## EXERCISE DIRECTIONS
In the data below, count how many lines contain "Strakonic" and give that number by itself.

## THE DATA
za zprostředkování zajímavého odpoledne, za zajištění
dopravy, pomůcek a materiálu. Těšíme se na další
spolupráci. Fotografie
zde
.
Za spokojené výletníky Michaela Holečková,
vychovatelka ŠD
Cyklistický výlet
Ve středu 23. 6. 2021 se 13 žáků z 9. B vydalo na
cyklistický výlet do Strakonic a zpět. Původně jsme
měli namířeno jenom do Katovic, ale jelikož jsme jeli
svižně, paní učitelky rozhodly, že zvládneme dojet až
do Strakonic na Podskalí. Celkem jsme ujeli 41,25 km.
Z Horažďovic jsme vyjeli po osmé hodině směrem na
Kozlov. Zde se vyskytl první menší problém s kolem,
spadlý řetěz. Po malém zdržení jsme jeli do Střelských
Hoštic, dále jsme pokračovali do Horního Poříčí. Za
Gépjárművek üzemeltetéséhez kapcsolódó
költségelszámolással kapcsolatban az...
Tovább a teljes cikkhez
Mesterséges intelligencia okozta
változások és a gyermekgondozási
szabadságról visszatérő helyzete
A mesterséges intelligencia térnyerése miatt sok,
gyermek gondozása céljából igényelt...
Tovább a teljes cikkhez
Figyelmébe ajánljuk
---
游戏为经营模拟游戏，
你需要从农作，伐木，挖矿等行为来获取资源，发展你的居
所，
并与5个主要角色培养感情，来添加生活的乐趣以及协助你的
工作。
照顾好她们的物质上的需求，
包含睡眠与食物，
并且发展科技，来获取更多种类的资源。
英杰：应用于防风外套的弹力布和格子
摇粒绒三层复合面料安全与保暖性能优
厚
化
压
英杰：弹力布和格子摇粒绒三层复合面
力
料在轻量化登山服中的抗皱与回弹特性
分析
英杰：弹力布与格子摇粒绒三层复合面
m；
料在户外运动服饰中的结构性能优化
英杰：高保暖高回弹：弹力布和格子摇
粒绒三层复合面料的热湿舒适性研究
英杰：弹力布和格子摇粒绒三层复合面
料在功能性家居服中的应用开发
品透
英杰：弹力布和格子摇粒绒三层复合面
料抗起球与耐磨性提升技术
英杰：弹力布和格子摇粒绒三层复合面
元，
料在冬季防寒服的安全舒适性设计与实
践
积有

## FINISHED EXERCISE
2